For me, the fun in writing a disassembler drops off sharply after the first. It becomes just plain tedious. For our thumb2 disassembler, we looked for a more interesting way to construct one, and found benefits beyond reducing boredom: serviceability and accuracy.
Spoiler, what we’re doing is generating a disassembler from the ARM specification (spec) itself. This involves some intermediate steps and parsing, which we discuss below.
Step 1: Easily Parsable Spec
The idea is to take the very verbose specification and convert it to easily processed plain text. We avoided parsing the PDF itself due to time constraints and the relative immutability of the PDF in case corrections will need to be made.

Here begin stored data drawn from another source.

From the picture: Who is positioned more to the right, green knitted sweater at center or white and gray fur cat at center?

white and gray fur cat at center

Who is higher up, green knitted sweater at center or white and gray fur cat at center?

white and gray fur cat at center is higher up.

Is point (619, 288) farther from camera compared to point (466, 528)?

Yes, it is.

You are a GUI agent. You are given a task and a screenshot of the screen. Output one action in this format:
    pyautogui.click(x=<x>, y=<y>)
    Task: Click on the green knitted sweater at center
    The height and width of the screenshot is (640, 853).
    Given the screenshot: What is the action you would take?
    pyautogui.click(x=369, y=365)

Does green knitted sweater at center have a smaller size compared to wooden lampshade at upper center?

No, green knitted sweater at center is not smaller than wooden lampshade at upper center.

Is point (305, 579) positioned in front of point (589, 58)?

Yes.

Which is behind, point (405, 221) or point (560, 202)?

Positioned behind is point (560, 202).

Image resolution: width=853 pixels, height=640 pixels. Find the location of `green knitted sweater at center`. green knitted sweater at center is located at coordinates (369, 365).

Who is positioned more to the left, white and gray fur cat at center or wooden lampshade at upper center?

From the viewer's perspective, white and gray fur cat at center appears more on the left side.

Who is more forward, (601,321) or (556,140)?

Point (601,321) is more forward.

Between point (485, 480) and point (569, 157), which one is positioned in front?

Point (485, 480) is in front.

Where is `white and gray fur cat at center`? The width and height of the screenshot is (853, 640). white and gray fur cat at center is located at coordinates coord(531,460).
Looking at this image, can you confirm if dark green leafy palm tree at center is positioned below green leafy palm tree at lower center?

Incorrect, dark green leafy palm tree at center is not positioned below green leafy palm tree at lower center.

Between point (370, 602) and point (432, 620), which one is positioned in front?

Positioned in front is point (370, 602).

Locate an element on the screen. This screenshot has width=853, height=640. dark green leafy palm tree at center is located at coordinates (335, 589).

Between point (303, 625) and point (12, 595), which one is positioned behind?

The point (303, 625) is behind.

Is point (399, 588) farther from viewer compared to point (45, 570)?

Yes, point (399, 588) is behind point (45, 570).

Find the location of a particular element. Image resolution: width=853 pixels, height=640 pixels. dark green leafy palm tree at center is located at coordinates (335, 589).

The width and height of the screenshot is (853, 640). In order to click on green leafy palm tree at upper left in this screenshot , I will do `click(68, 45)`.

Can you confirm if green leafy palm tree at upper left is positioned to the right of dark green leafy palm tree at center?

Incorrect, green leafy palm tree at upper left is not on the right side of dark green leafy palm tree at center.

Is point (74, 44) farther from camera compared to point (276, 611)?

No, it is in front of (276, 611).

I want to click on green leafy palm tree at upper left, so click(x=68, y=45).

We consider just the instruction encoding section of the spec, specifically the table and instruction entries. A sample portion of a table entry follows:
The text form of this is:
thumb32:
extract32 111,op1.2,op2.7,xxxx,op.1
on op1,op2,op
01,00xx0xx,x load_store_multiple
01,00xx1xx,x load_store_dual_exclusive_table_branch
01,01xxxxx,x data_processing_shifted_register
01,1xxxxxx,x coprocessor_instructions
Note that the text is nearly identical to the spec, but tweaked slightly in form to be more easily consumed by the code generator. The thumb32:
names the table. The extract32
command declares what constant bits and variable bits the disassembler might find. And finally the patterns like 01,00xx0xx,x
tell where the disassembler should go next should the pattern match.

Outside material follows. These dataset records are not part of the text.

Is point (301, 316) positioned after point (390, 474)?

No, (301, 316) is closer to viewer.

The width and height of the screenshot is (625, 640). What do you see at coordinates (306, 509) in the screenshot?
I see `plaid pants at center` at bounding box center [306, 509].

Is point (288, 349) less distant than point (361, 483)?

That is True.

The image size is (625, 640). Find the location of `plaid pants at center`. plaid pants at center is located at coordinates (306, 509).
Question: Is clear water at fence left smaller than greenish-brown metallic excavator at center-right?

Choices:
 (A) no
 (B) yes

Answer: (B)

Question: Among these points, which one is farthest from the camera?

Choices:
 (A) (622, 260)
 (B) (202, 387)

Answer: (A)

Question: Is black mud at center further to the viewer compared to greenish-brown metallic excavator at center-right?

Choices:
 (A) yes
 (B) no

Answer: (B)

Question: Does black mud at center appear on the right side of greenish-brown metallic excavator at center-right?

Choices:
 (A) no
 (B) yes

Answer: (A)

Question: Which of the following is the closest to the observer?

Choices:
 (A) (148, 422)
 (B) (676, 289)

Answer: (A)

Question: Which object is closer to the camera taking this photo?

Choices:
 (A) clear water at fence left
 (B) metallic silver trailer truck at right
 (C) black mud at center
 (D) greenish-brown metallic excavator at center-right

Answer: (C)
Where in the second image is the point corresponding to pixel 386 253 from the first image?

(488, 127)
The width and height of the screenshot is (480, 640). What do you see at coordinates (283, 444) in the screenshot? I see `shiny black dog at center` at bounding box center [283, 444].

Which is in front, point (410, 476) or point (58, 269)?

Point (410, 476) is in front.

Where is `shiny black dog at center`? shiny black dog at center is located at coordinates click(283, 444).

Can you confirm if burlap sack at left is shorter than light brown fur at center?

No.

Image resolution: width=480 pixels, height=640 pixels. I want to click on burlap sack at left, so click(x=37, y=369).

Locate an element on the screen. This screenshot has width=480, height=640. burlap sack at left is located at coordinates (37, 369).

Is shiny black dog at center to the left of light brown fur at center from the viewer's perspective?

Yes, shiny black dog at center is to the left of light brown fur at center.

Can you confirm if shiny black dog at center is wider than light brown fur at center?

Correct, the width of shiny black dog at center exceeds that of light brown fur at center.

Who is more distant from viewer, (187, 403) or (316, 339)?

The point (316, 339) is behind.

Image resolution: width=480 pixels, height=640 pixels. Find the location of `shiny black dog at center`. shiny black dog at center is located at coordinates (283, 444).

The travel between tables eventually stops at an instruction entry that looks like this:
And the text form is:
sxtab16:
Encoding T1 ARMv6T2, ARMv7
fmt SXTAB16<c> <Rd>,<Rn>,<Rm>{,<rotation>}
extract32 11111,010,0,010,Rn.4,1111,Rd.4,1,(0),rotate.2,Rm.4
pcode if Rn == '1111' then SEE SXTB16; \
d = UInt(Rd); \
n = UInt(Rn); \
m = UInt(Rm); \
rotation = UInt(rotate:'000'); \
if BadReg(d) || n == 13 || BadReg(m) then UNPREDICTABLE;
Here the sxtab16:
names the instruction. The code generator discerns between table entries and instruction entries by seeing if an extract
or Encoding
statement follows. Note that the pseudocode (pcode) specifies important details that we generate code for too.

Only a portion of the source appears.